Task to carry out
Print the data once more, exactly as given. Drop the pictures.

Stored data
---

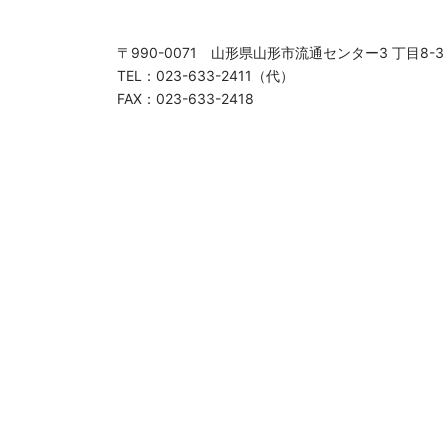
〒990-0071 山形県山形市流通センター3 丁目8-3
TEL：023-633-2411（代）
FAX：023-633-2418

---

Response to the exercise
〒990-0071 山形県山形市流通センター3 丁目8-3
TEL：023-633-2411（代）
FAX：023-633-2418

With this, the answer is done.